Romantic Poets and the Laughter of Feeling
Title | Romantic Poets and the Laughter of Feeling PDF eBook |
Author | Matthew Ward |
Publisher | Oxford University Press |
Pages | 273 |
Release | 2024-07-04 |
Genre | History |
ISBN | 0198894767 |
Romantic Poets and the Laughter of Feeling embraces the sublime and the ridiculous to offer a compelling new reading of British Romanticism. Matthew Ward reveals the decisive role laughter and the laughable play in Romantic aesthetics, emotions, and ethics.
Radical Wordsworth
Title | Radical Wordsworth PDF eBook |
Author | Jonathan Bate |
Publisher | Yale University Press |
Pages | 625 |
Release | 2020-04-28 |
Genre | Biography & Autobiography |
ISBN | 0300169647 |
On the 250th anniversary of Wordsworth’s birth comes a highly imaginative and vivid portrait of a revolutionary poet who embodied the spirit of his age Published in time for the 250th anniversary of William Wordsworth’s birth, this is the biography of a great poetic genius, a revolutionary who changed the world. Wordsworth rejoiced in the French Revolution and played a central role in the cultural upheaval that we call the Romantic Revolution. He and his fellow Romantics changed forever the way we think about childhood, the sense of the self, our connection to the natural environment, and the purpose of poetry.
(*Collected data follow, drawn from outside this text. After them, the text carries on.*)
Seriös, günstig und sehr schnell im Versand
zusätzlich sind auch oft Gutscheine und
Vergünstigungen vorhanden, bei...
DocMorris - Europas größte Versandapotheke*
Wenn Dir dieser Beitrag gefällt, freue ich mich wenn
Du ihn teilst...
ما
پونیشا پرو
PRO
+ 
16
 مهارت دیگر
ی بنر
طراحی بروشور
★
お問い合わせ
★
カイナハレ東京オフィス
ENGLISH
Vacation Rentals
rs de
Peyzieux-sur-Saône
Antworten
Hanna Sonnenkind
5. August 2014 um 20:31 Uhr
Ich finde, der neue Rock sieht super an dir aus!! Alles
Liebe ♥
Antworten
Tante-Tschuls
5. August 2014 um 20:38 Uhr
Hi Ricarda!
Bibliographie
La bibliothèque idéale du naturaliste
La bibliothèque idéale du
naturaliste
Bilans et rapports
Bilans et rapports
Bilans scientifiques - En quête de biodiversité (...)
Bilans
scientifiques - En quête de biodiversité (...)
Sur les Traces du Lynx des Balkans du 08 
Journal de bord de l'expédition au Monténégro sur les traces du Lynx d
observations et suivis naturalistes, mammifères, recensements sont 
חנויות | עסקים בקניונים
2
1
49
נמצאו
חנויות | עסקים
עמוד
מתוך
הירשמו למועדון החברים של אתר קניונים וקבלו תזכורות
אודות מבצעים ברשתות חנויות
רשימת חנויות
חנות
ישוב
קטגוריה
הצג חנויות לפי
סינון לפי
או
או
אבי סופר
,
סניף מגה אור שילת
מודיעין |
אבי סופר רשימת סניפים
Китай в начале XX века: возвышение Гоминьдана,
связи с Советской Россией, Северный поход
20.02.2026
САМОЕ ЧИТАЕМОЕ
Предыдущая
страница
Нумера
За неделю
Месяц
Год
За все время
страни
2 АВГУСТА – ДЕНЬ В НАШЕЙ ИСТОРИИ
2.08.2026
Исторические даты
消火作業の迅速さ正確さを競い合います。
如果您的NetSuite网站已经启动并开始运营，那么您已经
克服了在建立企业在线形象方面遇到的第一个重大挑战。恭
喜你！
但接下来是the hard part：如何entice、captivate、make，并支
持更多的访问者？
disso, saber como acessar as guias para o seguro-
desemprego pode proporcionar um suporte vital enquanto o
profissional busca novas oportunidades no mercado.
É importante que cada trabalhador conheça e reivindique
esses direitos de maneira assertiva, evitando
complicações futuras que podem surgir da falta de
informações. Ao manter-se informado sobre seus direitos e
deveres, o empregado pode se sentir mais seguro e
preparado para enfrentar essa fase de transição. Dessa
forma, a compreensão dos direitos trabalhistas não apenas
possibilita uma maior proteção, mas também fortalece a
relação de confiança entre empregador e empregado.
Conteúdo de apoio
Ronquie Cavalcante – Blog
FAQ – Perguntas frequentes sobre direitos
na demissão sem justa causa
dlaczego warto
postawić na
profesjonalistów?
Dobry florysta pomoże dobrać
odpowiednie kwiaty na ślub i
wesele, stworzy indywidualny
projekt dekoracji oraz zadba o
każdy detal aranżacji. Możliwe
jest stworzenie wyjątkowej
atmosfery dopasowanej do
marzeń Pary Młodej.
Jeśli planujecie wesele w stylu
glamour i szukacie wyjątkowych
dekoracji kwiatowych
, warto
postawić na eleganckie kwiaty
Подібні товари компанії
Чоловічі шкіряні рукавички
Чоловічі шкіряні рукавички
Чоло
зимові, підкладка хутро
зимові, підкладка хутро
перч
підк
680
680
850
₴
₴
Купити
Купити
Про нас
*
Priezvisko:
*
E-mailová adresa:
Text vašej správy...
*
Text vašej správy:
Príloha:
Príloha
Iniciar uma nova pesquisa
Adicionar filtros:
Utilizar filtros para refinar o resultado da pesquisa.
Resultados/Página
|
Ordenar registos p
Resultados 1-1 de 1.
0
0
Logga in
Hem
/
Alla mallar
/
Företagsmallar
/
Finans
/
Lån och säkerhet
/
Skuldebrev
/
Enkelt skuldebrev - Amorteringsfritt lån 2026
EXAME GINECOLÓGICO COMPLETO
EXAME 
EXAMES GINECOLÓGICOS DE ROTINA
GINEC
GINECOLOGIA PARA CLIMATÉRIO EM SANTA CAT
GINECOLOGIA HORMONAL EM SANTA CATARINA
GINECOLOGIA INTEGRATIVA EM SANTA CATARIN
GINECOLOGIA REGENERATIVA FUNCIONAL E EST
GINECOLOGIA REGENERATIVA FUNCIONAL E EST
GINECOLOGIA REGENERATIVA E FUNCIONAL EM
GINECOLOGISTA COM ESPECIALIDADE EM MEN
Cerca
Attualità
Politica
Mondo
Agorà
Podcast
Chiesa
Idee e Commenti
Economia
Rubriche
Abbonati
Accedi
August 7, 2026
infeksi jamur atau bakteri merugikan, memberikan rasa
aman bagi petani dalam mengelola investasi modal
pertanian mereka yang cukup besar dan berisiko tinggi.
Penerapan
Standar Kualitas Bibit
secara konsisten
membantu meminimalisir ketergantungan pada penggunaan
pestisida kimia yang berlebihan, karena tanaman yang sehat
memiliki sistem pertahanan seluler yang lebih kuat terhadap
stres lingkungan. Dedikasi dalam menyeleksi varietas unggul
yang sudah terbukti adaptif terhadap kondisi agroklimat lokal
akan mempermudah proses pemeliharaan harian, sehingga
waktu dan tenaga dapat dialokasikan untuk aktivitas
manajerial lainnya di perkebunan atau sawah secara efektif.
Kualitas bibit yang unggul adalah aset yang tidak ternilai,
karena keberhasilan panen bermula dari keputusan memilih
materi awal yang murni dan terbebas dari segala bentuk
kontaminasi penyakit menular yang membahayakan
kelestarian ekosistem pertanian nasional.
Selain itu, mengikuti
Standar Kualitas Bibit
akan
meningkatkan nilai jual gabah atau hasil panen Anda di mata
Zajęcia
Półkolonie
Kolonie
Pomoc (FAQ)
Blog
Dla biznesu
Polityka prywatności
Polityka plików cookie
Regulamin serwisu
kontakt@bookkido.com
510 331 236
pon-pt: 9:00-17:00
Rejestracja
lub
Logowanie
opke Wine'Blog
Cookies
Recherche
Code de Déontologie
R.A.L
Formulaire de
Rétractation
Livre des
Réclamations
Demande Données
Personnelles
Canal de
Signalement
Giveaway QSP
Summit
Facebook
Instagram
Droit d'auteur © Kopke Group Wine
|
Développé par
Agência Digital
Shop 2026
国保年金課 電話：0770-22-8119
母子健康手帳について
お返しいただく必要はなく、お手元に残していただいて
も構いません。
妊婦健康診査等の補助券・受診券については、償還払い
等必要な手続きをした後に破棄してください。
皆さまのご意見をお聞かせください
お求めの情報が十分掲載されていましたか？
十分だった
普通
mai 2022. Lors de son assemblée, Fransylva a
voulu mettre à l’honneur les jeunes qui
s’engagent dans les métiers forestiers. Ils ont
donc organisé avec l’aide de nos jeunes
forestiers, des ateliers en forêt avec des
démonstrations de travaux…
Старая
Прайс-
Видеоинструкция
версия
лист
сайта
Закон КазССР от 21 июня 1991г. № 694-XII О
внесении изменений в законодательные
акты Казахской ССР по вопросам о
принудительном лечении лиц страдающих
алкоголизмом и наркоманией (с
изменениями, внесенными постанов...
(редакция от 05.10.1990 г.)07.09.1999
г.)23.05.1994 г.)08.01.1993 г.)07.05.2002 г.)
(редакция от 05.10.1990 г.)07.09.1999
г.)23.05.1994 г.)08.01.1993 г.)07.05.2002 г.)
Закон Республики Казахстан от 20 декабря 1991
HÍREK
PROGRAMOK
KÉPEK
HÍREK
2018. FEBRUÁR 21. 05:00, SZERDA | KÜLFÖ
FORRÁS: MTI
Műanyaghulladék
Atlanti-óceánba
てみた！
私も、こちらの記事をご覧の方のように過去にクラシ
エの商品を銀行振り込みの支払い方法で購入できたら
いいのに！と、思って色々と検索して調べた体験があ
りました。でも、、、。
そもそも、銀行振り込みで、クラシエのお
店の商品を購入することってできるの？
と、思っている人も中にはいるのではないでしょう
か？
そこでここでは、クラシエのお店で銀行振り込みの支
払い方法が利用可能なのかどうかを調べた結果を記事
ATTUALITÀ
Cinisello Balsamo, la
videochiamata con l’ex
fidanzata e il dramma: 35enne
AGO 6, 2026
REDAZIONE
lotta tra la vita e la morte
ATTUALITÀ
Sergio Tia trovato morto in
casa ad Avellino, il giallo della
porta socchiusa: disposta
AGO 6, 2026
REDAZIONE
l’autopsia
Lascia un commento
But his was also a revolutionary life in the old sense of the word, insofar as his art was of memory, the return of the past, the circling back to childhood and youth. This beautifully written biography is purposefully fragmentary, momentary, and selective, opening up what Wordsworth called "the hiding-places of my power."
Thought and Poetry
Title | Thought and Poetry PDF eBook |
Author | John Koethe |
Publisher | Bloomsbury Publishing |
Pages | 211 |
Release | 2022-03-24 |
Genre | Philosophy |
ISBN | 1350262463 |
Addressing objective and subjective views of the self and the world in philosophy and poetry, this collection brings together a chronology of John Koethe's thoughts on the connections between the two forms and makes a significant contribution to unsettling the oppositions that separate them. The essays traverse the philosophical conception of the self in modern poetry and locate connections between poets including William Wordsworth, Wallace Stevens, and John Ashbery alongside philosophers including Kant, Schopenhauer, and Wittgenstein. Koethe pays special attention to romantic poetry and notions of the sublime, which he maps onto subjective individual experience and the objective perspective on the natural world. Koethe further explores this theme in a new essay on romanticism and the sublime in relation to the mind-body problem. Using an associative and impressionistic style to write philosophically about poetry, Koethe defends his own approach that such writing cannot and should not aim for the rigor of philosophical argumentation.